A balanced feeding program is designed to meet the nutritional requirement of the animal. Size of animal, stage of production, environmental conditions, health status and body condition; all impact the requirements. The first two nutrients of concern when balancing rations are protein and energy. The following table has recommendations for energy (TDN) and protein for mature cows on a dry basis.*
Cows Mid Pregnancy
Cows Late Pregnancy
* Alberta Agriculture Fact Sheet AgDex 420/52-4
With tight feed supplies, adding straw, slough hay, or forage seed aftermath to pregnant cow rations extends the higher quality forage supply and reduces cost. The cow’s nutrient requirements need to be met to prevent various problems.
Straw is included as a filler when feeding a high quality forage to pregnant cows. Using feed test results to develop a balanced ration, the inclusion rates the two feeds is calculated.
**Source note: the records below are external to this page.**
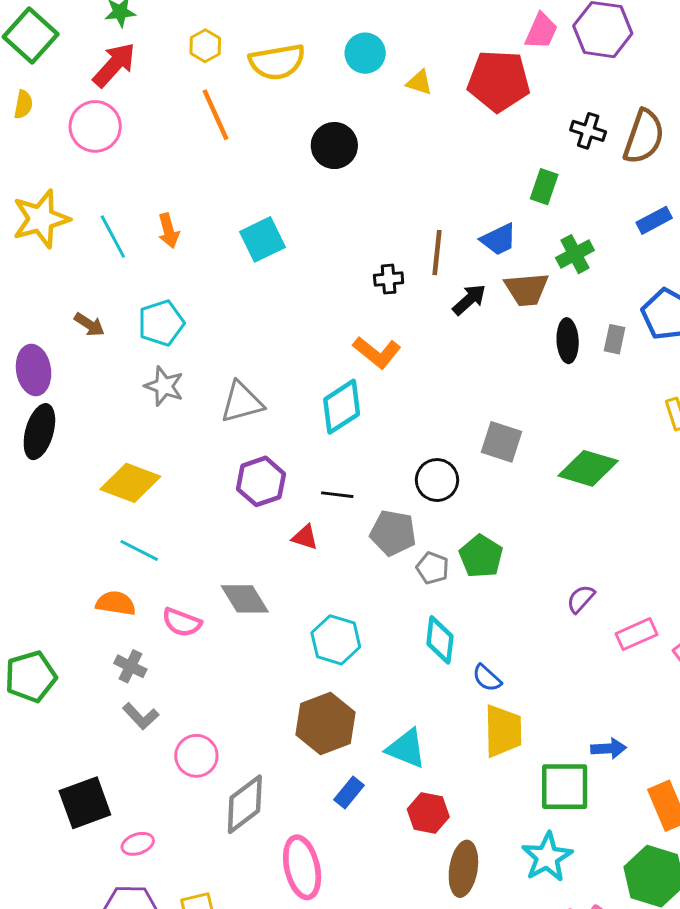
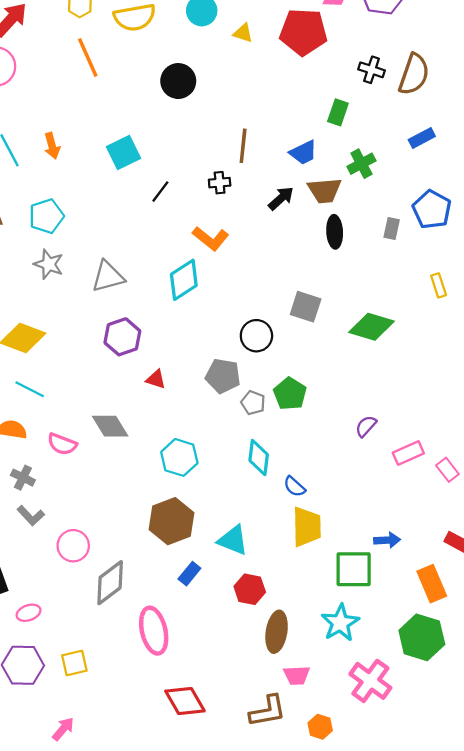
brown line: (437, 253) -> (243, 146), moved
black ellipse: (568, 341) -> (335, 232), moved
black line: (337, 495) -> (160, 192), moved, turned -60

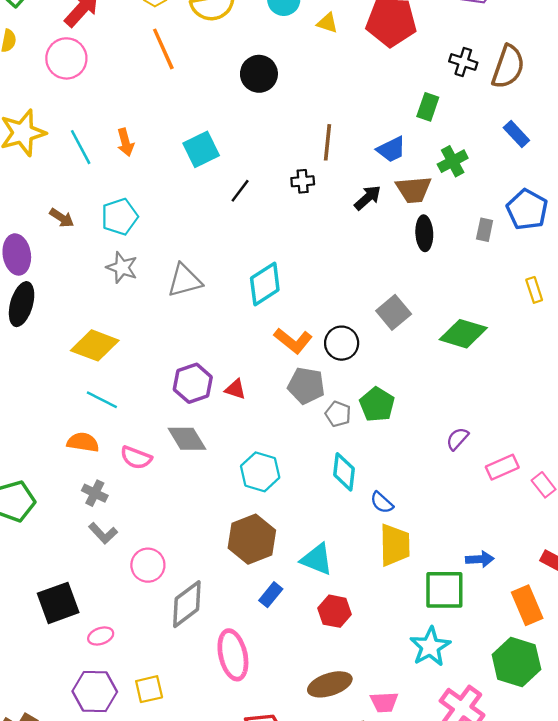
blue rectangle: (422, 138) -> (516, 134), turned 75
orange L-shape: (211, 239) -> (293, 341), moved
gray square: (306, 307) -> (394, 312), turned 32
purple hexagon: (122, 337) -> (193, 383), moved
brown ellipse: (277, 632) -> (330, 684), moved, turned 63

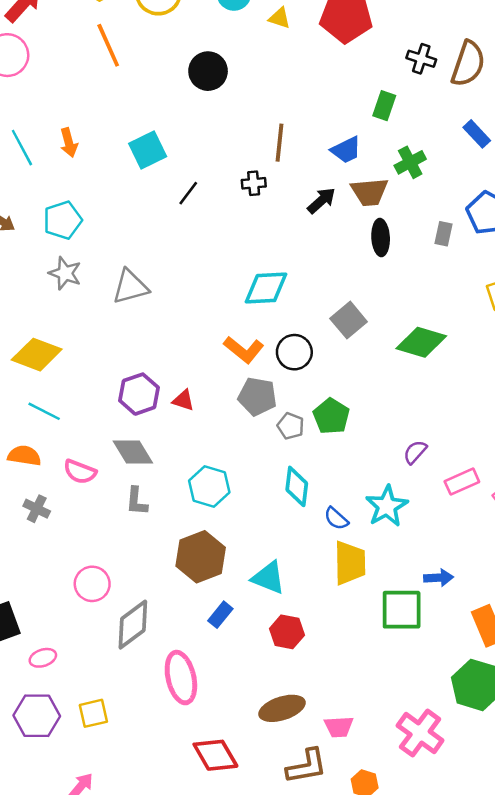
cyan diamond: (265, 284) -> (266, 288), moved, turned 30
gray L-shape: (103, 533) -> (137, 501), moved, turned 48
cyan star: (430, 647) -> (387, 506), moved

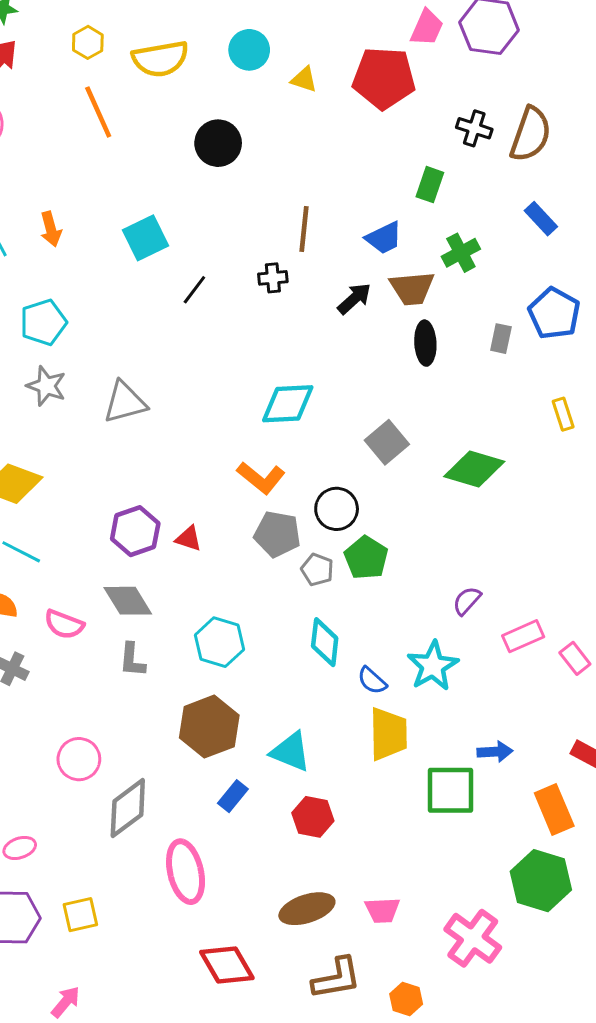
black circle: (294, 352) -> (337, 509), moved
pink trapezoid: (339, 727) -> (382, 910), moved

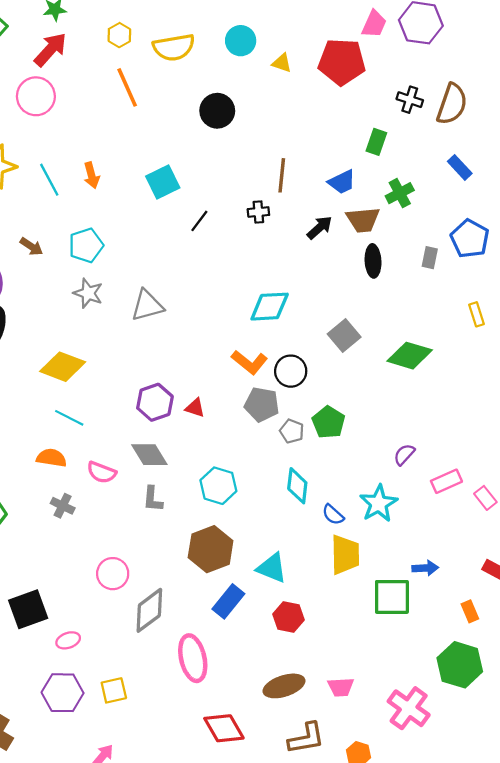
black circle: (337, 509) -> (291, 371), moved
blue rectangle: (233, 796) -> (228, 601), size x1.4
orange rectangle: (554, 809) -> (470, 611), size x0.6

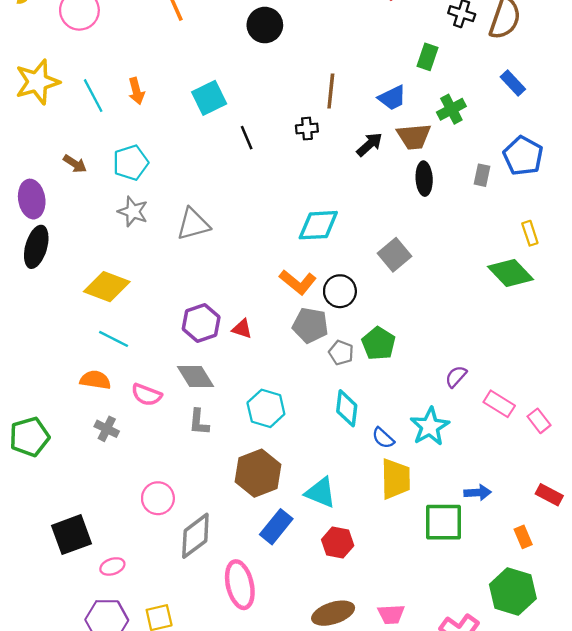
black line: (199, 221) -> (247, 138), turned -60
green diamond: (410, 356) -> (511, 273), moved, turned 30
pink rectangle: (446, 481) -> (499, 404), turned 56

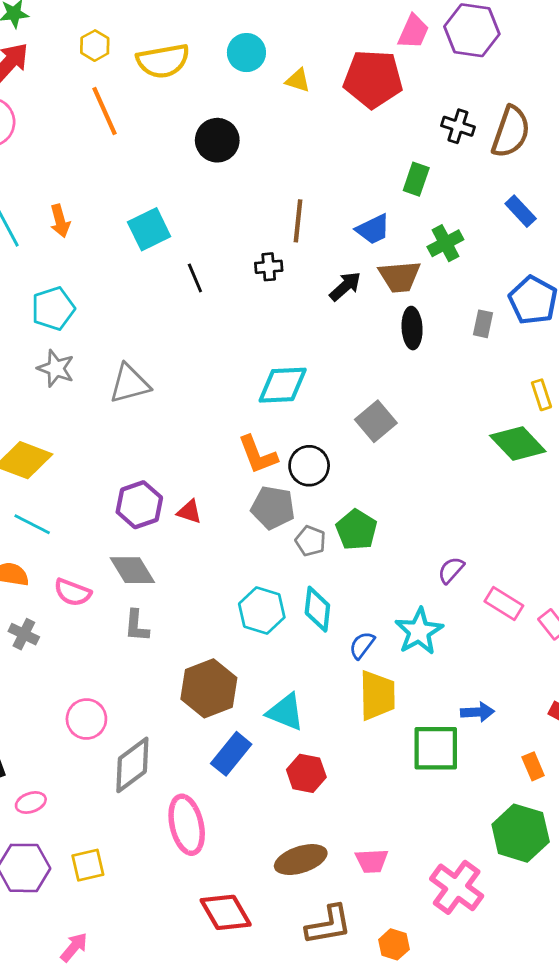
orange L-shape: (298, 282) -> (258, 455), turned 30
cyan hexagon: (266, 408) -> (262, 610), moved
blue semicircle: (383, 438) -> (362, 645), turned 85

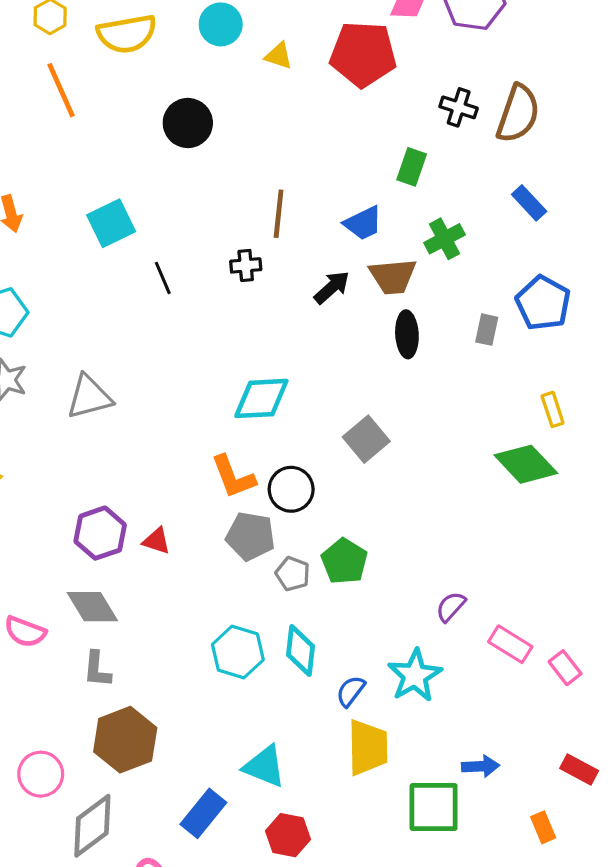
brown hexagon: (209, 688) -> (125, 740), moved

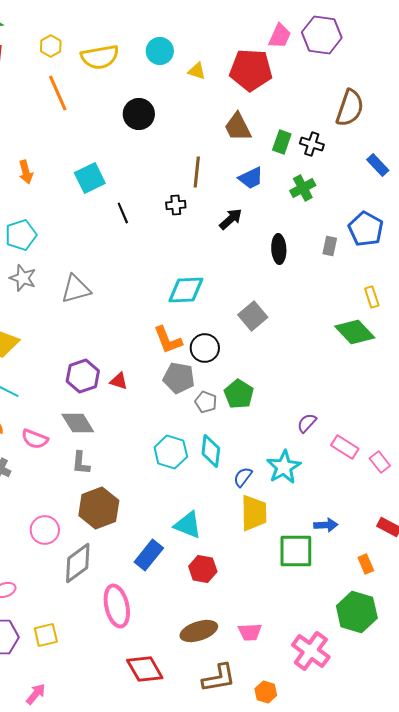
black cross: (459, 107) -> (312, 144), moved
blue rectangle: (529, 203) -> (378, 165), moved
brown trapezoid: (393, 276) -> (238, 127), moved, turned 68

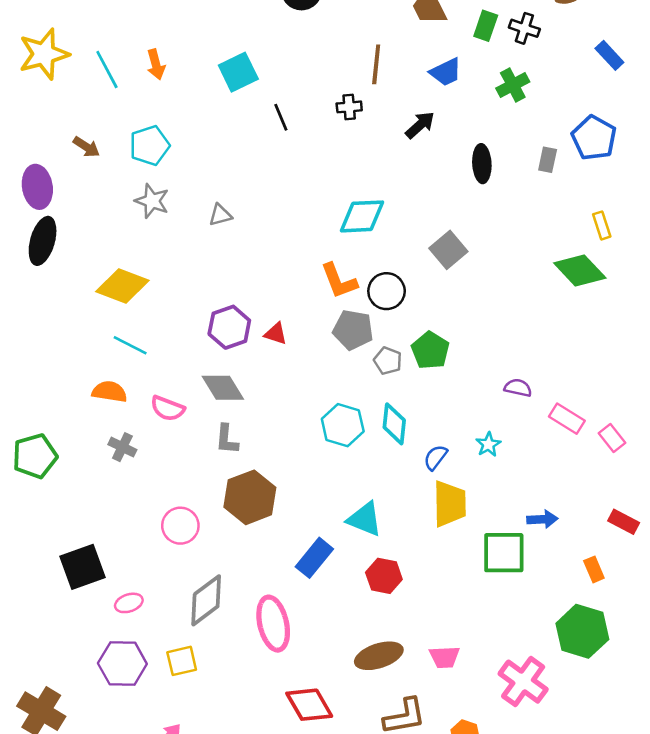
gray triangle: (76, 289) -> (220, 215), size x0.6
purple semicircle: (307, 423) -> (518, 388), turned 60
cyan star: (284, 467) -> (488, 444), size x0.6
gray diamond: (78, 563) -> (206, 600), moved

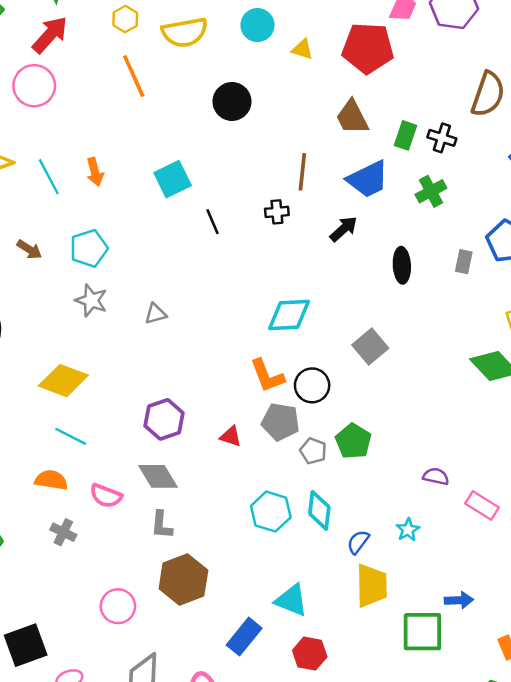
blue trapezoid: (446, 72) -> (368, 179), size x1.4
red triangle: (276, 334) -> (231, 436), moved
After the protein and energy requirements are met, attention must be paid to macro and trace minerals along with vitamins A, D, and E.
As forages mature, fibre content increases. There are two types of fibre that are used when balancing a ration. Acid Detergent Fibre (ADF) is used to determine the energy content in forages, and Neutral Detergent Fibre (NDF) is an indirect measure of how much feed an animal is able to consume daily. NDF content in higher quality forages is approximately 45 to 50%, and is between 65 to 75% for cereal straws and can be higher for other types of straw.
NDF is the most difficult component for the rumen microflora to digest. When total NDF content in a ration exceeds 60% or NDF intake exceeds 1.2% of animal body weight on a dry matter basis; feed intake is reduced. Animals will appear to be very full when the ration is at or exceeds NDF limits. Daily feed intake can be reduced by 3 to 5 pounds or more. This reduces the amount of nutrients consumed on a daily basis.
Inclusion rates of each feed must meet energy and protein requirements, but also not exceed the upper limits for NDF intake.